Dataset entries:
━━━━━━━━━━━━━━━━━━━━━━━━━━━━━━

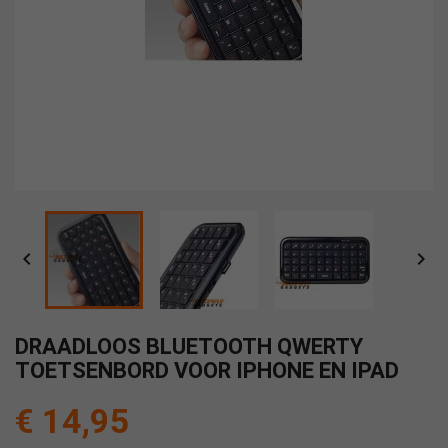


DRAADLOOS BLUETOOTH QWERTY
TOETSENBORD VOOR IPHONE EN IPAD
€ 14,95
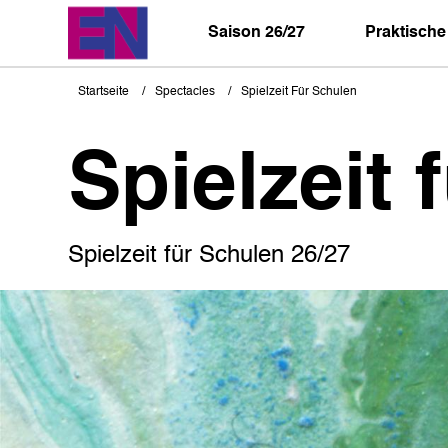
Direkt
zum
Saison 26/27
Praktische
Inhalt
Startseite
Spectacles
Spielzeit Für Schulen
Pfadnavigation
Spielzeit 
Spielzeit für Schulen 26/27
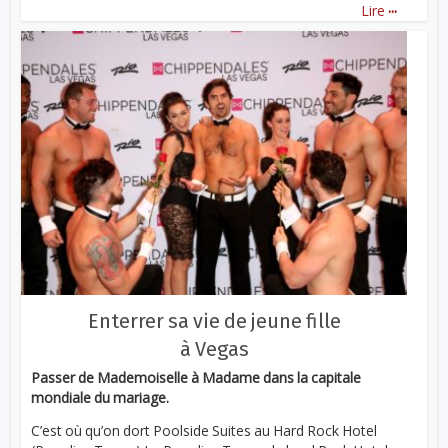
...
Lire
Enterrer sa vie de jeune fille
à Vegas
Passer de Mademoiselle à Madame dans la capitale
mondiale du mariage.
C’est où qu’on dort Poolside Suites au Hard Rock Hotel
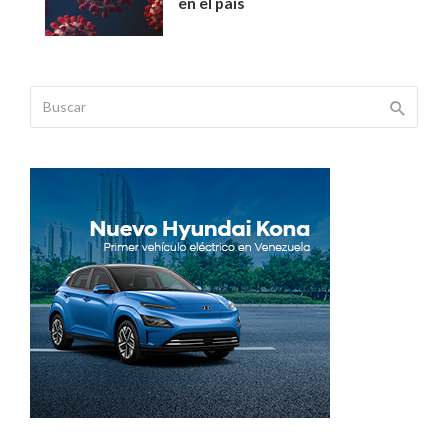
en el país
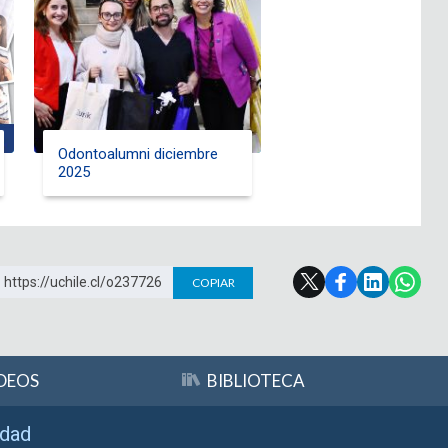
Odontoalumni diciembre
2025
https://uchile.cl/o237726
COPIAR
DEOS
BIBLIOTECA
idad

━━━━━━━━━━━━━━━━━━━━━━━━━━━━━━

- [TRY IT]: All lines of the records containing "Schulen" should be shown.

- [EXERCISE OUTPUT]:
Spielzeit Für Schulen
Spielzeit für Schulen 26/27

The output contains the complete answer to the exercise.